Both DCT and TAL dysfunction are also observed following WNK4 deletion (Terker et al. 2018), suggesting a similar mechanism for the normocalciuria in these animals. Furthermore, it implies mechanisms of renal calcium handling are not entirely normal in this model even though baseline urinary calcium excretion is not different from control animals. Indeed, this was shown previously under dietary stress as WNK4−/− animals, in contrast to controls, do not increase their urine calcium levels in response to a high salt, potassium deplete diet (Terker et al. 2018). In the present study, we have demonstrated that knockout animals have exaggerated calcium wasting in response to acute furosemide treatment. Bazua‐Valenti et al. recently proposed that increased calcium delivery to the DCT, as occurs following furosemide treatment, stimulates the apical calcium‐sensing receptor (CsR) to activate WNK4 and NCC, further promoting hypercalciuria (Bazúa‐Valenti et al. 2018). However, we found increased hypercalciuria following acute furosemide administration in the absence of WNK4, which is the opposite of which this mechanism would indicate. The CsR‐WNK4‐NCC mechanism is likely disabled in WNK4−/− animals, given they lack WNK4 and have little functional NCC. Our finding also persisted in the presence of pharmacological NCC inhibition using hydrochlorothiazide co‐treatment. This supports the idea that our observation is not simply explained by inhibition of the CsR‐WNK4‐NCC pathway along the DCT.

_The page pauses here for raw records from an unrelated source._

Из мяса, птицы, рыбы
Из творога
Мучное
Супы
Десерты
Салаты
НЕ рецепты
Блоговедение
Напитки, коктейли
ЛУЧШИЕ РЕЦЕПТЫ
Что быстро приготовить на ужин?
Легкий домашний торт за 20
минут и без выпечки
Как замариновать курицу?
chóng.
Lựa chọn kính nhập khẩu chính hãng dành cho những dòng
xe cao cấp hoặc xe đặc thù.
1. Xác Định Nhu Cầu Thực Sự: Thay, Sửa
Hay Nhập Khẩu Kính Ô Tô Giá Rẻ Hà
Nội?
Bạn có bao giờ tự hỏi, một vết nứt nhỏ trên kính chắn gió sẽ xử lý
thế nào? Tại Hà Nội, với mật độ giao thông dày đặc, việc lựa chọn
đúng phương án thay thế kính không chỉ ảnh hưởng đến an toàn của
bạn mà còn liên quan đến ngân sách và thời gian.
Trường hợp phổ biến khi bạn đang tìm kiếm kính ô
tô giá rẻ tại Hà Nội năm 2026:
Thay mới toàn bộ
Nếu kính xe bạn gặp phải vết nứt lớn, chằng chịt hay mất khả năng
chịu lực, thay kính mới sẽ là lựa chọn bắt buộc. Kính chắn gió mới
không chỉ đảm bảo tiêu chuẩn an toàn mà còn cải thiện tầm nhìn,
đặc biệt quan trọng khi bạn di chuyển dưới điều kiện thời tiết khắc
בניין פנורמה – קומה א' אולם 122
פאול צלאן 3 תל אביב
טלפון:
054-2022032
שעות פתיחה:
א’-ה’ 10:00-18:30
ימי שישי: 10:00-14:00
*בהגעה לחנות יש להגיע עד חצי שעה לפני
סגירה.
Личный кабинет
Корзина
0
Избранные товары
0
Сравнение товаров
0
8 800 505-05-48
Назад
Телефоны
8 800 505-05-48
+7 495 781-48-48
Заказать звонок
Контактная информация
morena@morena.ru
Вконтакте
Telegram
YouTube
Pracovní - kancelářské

The distal nephron is a heterogeneous segment comprising an initial segment, DCT1, which lacks substantial calcium reabsorption and more distal segments, DCT2 and the connecting tubule (CNT), which are the primary sites of active calcium reabsorption along the distal nephron (McCormick and Ellison, 2015). There is evidence that WNK4 is involved in the activation of TRPV5 (Jiang et al. 2007; Jiang et al. 2008; Hoover et al. 2016), the apical calcium channel mediating active reabsorption along the DCT2/CNT. Furosemide inhibition of NKCC2 increases calcium delivery to the distal nephron increasing TRPV5 mRNA and protein abundance and distal calcium reabsorption (Quamme, 1981; Lee et al. 2007) to offset calcium losses. Here, we demonstrated that WNK4−/− animals have dramatically reduced TRPV5 expression along the DCT2 compared with control animals. Our data suggest this reduction in TRPV5 abundance prevents distal calcium reabsorption in WNK4−/− animals leading to excess urine calcium excretion following furosemide treatment.

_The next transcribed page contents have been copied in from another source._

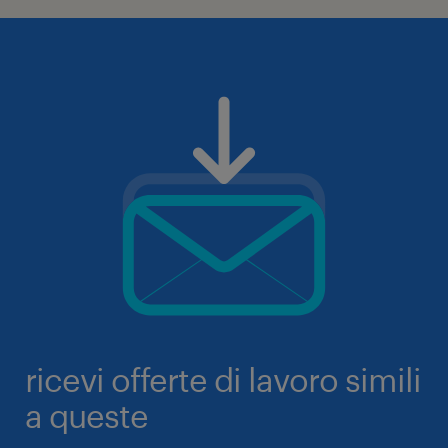
ricevi offerte di lavoro simili
a queste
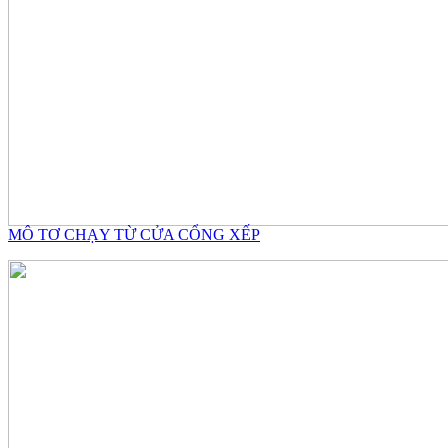
MÔ TƠ CHẠY TỪ CỬA CỔNG XẾP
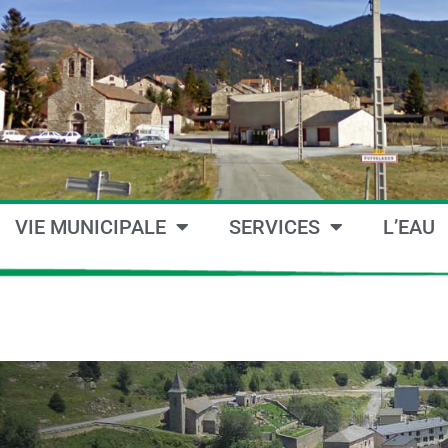
VIE MUNICIPALE
SERVICES
L’EAU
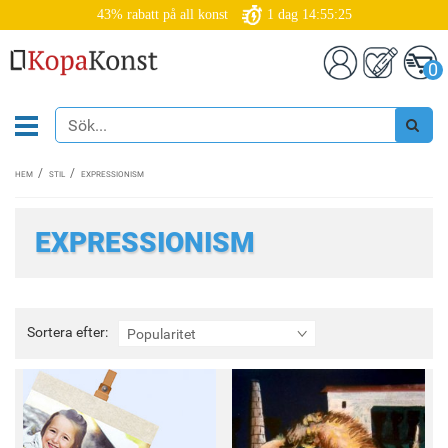
43% rabatt på all konst
1
dag
14:55:23
0
HEM
STIL
EXPRESSIONISM
EXPRESSIONISM
Sortera
Sortera efter:
Popularitet
efter:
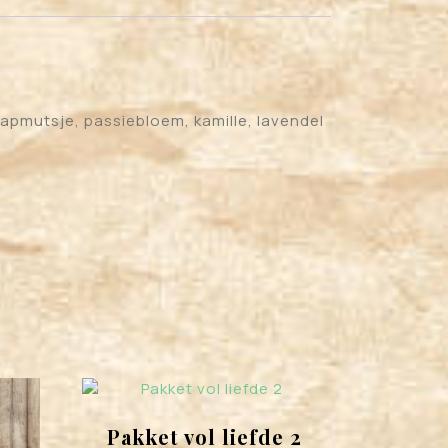
aapmutsje, passiebloem, kamille, lavendel
Pakket vol liefde 2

This finding led to the hypothesis that WNK4−/− mice have a general tendency to waste calcium, if not at baseline, then under conditions that stress calcium homeostasis. However, urine calcium excretion in WNK4−/− animals was not different from controls following dietary calcium deprivation. The difference between our furosemide data and our dietary data are likely explained by timing differences of the two experiments. Mechanisms underlying calcium homeostasis are multiple and involve renal and extrarenal systems. As explained above, the acute furosemide experiment is isolating a specific aspect of calcium homeostasis along the distal nephron and does not allow time for renal or extrarenal compensation. Following dietary calcium depletion, there is sufficient time for non‐WNK4 dependent systems to adjust, including those in the proximal tubule, GI tract, bone, and parathyroid gland. Our results indicate that adjustments at these sites can compensate for the lack of DCT/CNT calcium reabsorption over a 3 day‐period. Calcium deprivation of longer duration may result in total body calcium depletion at an accelerated rate in WNK4−/− animals, but this remains untested. Additionally, further work is required to determine specific mechanisms of compensation along the proximal tubule and extrarenal locations. In summary, we have shown that WNK4, through TRPV5, prevents excessive calcium loss following acute furosemide administration but not during dietary calcium depletion. Our data reveal a specific role for WNK4 in renal calcium homeostasis along the distal nephron.

Conflicts of Interest

The authors do not have any conflicts of interest to disclose.